Hardware wallet security paradox
| Reality | Implication |
|---|
| Hardware never compromised | 7+ million units sold, zero confirmed device hacks |
| Customer data repeatedly exposed | E-commerce creates persistent attack surface |
| Security vs. privacy mismatch | Strong device security, weak data protection |
Recommendations
For affected Ledger customers
| Priority | Action |
|---|
| Critical | Never share your 24-word recovery phrase with anyone |
| Critical | Assume you’re a target for sophisticated phishing |
| Critical | Verify ALL communications independently |
| High | Consider physical address privacy for future purchases |
| High | Monitor for SIM swap attempts (unusual phone behavior) |
| High | Enable carrier PIN/passcode protection |
| Medium | Review home security considerations |
| Ongoing | Watch for unusual account access or surveillance |
Verifying legitimate communications
| Legitimate | Suspicious |
|---|
| In-app notifications in Ledger Live | Emails asking for recovery phrase |
| Official website (manually typed URL) | Links in emails or SMS |
| Ledger Live app messages | Phone calls requesting verification |
| — | Physical packages you didn’t order |
| — | Requests to scan QR codes |
| — | Urgent action deadlines |
Address privacy measures
| Option | Benefit |
|---|
| PO Box | Separates crypto purchases from home address |
| Forwarding service | Additional layer of anonymity |
| Work address | Reduces home targeting risk |
| Friend/family address | (With their permission) |
| Alternate identity | Legal name alternatives where permitted |
Physical security considerations
| Measure | Purpose |
|---|
| Home security system | Deter and detect intrusion |
| Secure storage | Keep hardware wallet in safe location |
| Discretion | Don’t discuss crypto holdings publicly |
| Travel awareness | Be cautious with hardware wallet travel |
| Duress wallet | Consider decoy wallet with small balance |
Recommendations for crypto industry
| Priority | Action |
|---|
| High | Treat crypto customer data as high-value targeting info |
| High | Minimize data sharing with third parties |
| High | Audit vendor security practices annually |
| High | Implement data minimization in e-commerce |
| Medium | Consider privacy-preserving purchase options |
| Ongoing | Monitor for customer data exposure |
Context
The Ledger breaches demonstrate that hardware wallet security is only as strong as the weakest link in the purchase chain.

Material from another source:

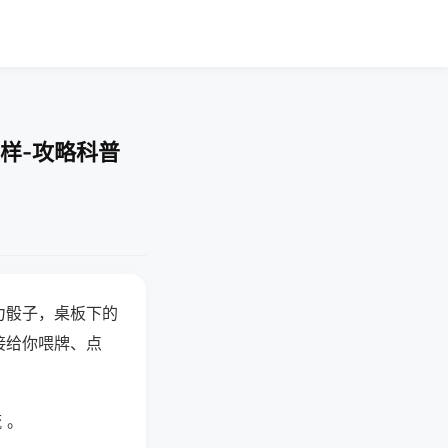
样-攻略科普
力骰子，桌板下的
接给你喂牌、点
 。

While Ledger’s hardware and software remain uncompromised—with over 7 million units sold and zero confirmed device hacks—customers face repeated exposure through third-party vendors handling e-commerce operations.
For crypto holders, this creates a paradox: buying a hardware wallet to secure assets creates a data trail that makes you a target. Organizations selling high-value security products need to treat customer data with the same rigor they apply to the products themselves.
The immediate concern is not cryptocurrency theft (the wallets remain secure) but rather the physical safety and social engineering risks that come from attackers knowing exactly who owns crypto hardware and where they live. The fake Ledger-Trezor merger phishing campaign demonstrates how quickly criminals adapt to capitalize on breach disclosures.
Until crypto hardware manufacturers address the inherent tension between secure products and insecure purchase processes, customers must take extraordinary measures to protect their privacy during acquisition.